Do you do enough to prepare for important meetings? Sure you may read the required reading and make sure you get there on time, make sure you know who else is coming, but how much effort do you really put into setting yourself up to be the person leading the charge coming out of the meeting?
You know the person I am talking about - the one who gets pulled into other related fora because the puller can sense her grit and determination; the one who people stick around to talk to after the meeting.
I'll be honest, if you don't want to be that person, this column may not be for you. If, however, you do want to be that person and want to take your game to the next level, then you may find some of what I am about to share useful. Furthermore, I know that this kind of preparatory work isn't warranted for every meeting you go to - it's up to you to decide which ones you should be putting the extra work into.
A word of caution: some of the language here is colloquial but as always, I am sharing this in the spirit of scheming virtuously.

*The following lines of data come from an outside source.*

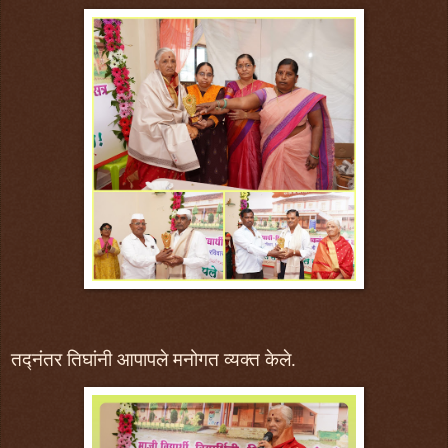
तद्नंतर
तिघांनी
आपापले मनोगत व्यक्त केले.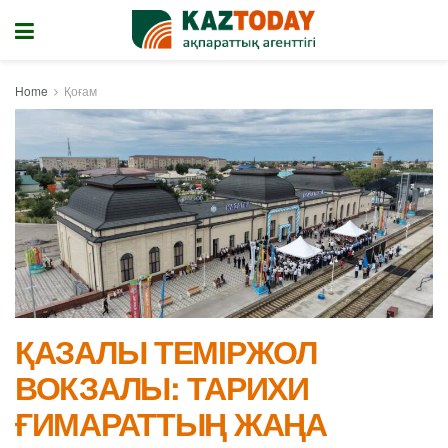
Home
Қоғам
ҚАЗАЛЫ ТЕМІРЖОЛ
ВОКЗАЛЫ: ТАРИХИ
ҒИМАРАТТЫҢ ЖАҢА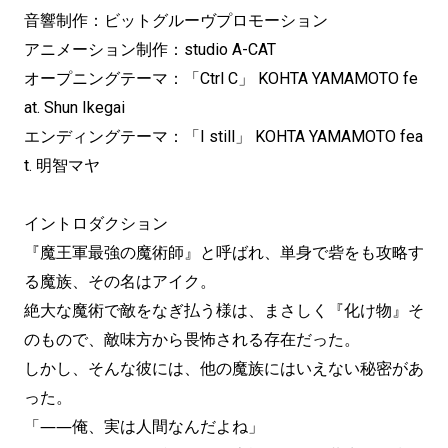
音響制作：ビットグルーヴプロモーション
アニメーション制作：studio A-CAT
オープニングテーマ：「Ctrl C」 KOHTA YAMAMOTO fe
at. Shun Ikegai
エンディングテーマ：「I still」 KOHTA YAMAMOTO fea
t. 明智マヤ
イントロダクション
『魔王軍最強の魔術師』と呼ばれ、単身で砦をも攻略す
る魔族、その名はアイク。
絶大な魔術で敵をなぎ払う様は、まさしく『化け物』そ
のもので、敵味方から畏怖される存在だった。
しかし、そんな彼には、他の魔族にはいえない秘密があ
った。
「――俺、実は人間なんだよね」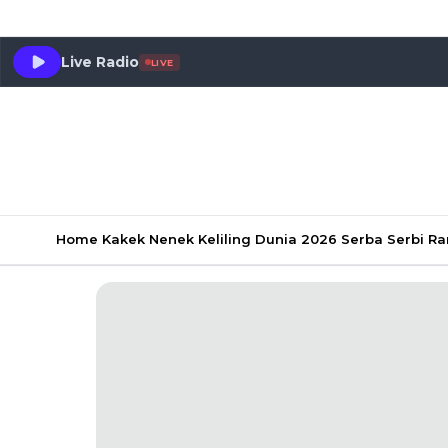
Live Radio
LIVE
Home
Kakek Nenek Keliling Dunia 2026
Serba Serbi 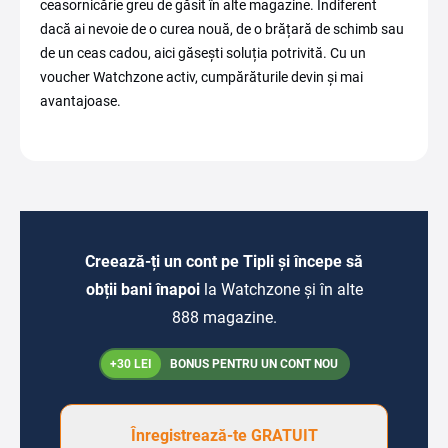
ceasornicărie greu de găsit în alte magazine. Indiferent
dacă ai nevoie de o curea nouă, de o brățară de schimb sau
de un ceas cadou, aici găsești soluția potrivită. Cu un
voucher Watchzone activ, cumpărăturile devin și mai
avantajoase.
Creează-ți un cont pe Tipli și începe să
obții bani înapoi
la Watchzone și în alte
888 magazine.
+30 LEI
BONUS PENTRU UN CONT NOU
Înregistrează-te GRATUIT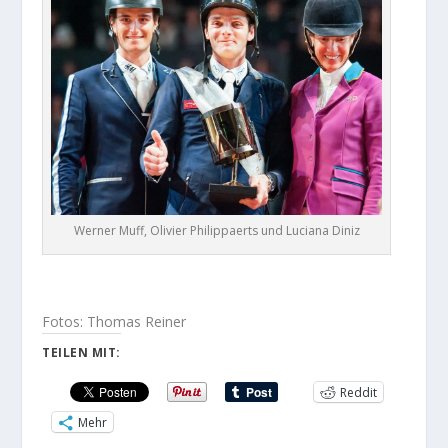
Werner Muff, Olivier Philippaerts und Luciana Diniz
Fotos: Thomas Reiner
TEILEN MIT:
Reddit
Mehr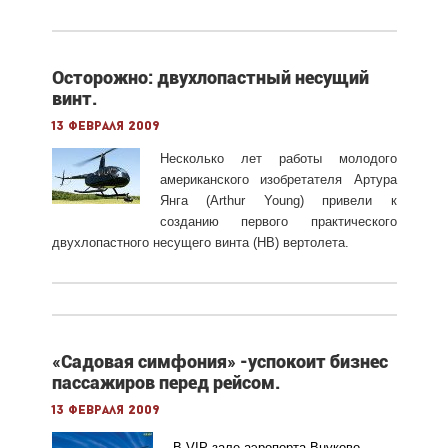
Осторожно: двухлопастный несущий
винт.
13 февраля 2009
Несколько лет работы молодого
американского изобретателя Артура
Янга (Arthur Young) привели к
созданию первого практического
двухлопастного несущего винта (НВ) вертолета.
«Садовая симфония» -успокоит бизнес
пассажиров перед рейсом.
13 февраля 2009
В VIP зале аэропорта Внуково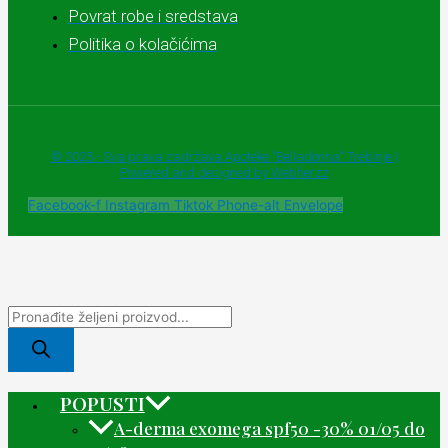
Povrat robe i sredstava
Politika o kolačićima
© 2025 - Sva prava zadržava Apoteke "Belladonna" Trebinje |
Powered and designed by Webherzz
Facebook-f
Instagram
Tiktok
Phone-alt
Envelope
POPUSTI
A-derma exomega spf50 -30% 01/05 do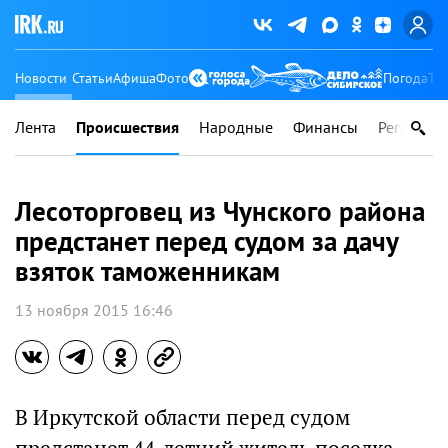
Новости
Статьи
Афиша
Фото
Погода
Ту
Лента
Происшествия
Народные
Финансы
Регионы
Лесоторговец из Чунского района
предстанет перед судом за дачу
взяток таможенникам
13 ноября 2015 16:46
В Иркутской области перед судом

I know there is a lot at stake here, and I wouldn't want you to misconstrue my attempt to make this column entertaining as a gross simplification of what could be some very important lessons regarding tactics around the table.
As with anything, your preparatory work should start before you step into the meeting room. Of course you should read whatever documents are being presented, discussed, etc., but you should also be taking the time to figure out who all the players are around the table - who wrote what, what circles they run in, what they have influence over, how they relate to the other people around the table, and anything about their work history that may be helpful.
I am generally pretty good with keeping most of that type of information in the back of my head, but I am not afraid to bring it in writing to a meeting should I need to verify or contextualize something on the fly. If you choose to come prepared with these types of background materials it should probably look akin to a cheat sheet: small, cryptic, and not easily decipherable by a passerby.
Approach on Arrival
Whether or not you realize it, the dynamic of the meeting is always influenced by the physical arrangement of the meeting space and how people choose to make use of that space. You should aim to use both to your advantage whenever possible. There are a number of ways to do this, but my approach is to be one of the first to arrive. This provides me the opportunity to survey the space, talk to people as they arrive, and determine where I should sit based on how the room is filling up. This is a delicate balance because you don't want to get squeezed out.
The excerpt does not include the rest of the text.